## TASK BRIEF
The answer is the data repeated in full, with no pictures included.

+ + + +

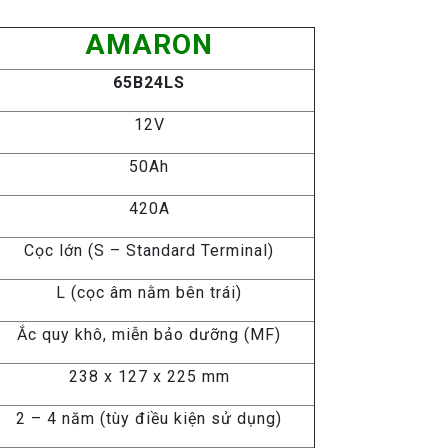
AMARON
65B24LS
12V
50Ah
420A
Cọc lớn (S – Standard Terminal)
L (cọc âm nằm bên trái)
Ắc quy khô, miễn bảo dưỡng (MF)
238 x 127 x 225 mm
2 – 4 năm (tùy điều kiện sử dụng)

+ + + +

## RESPONSE BOX
AMARON
65B24LS
12V
50Ah
420A
Cọc lớn (S – Standard Terminal)
L (cọc âm nằm bên trái)
Ắc quy khô, miễn bảo dưỡng (MF)
238 x 127 x 225 mm
2 – 4 năm (tùy điều kiện sử dụng)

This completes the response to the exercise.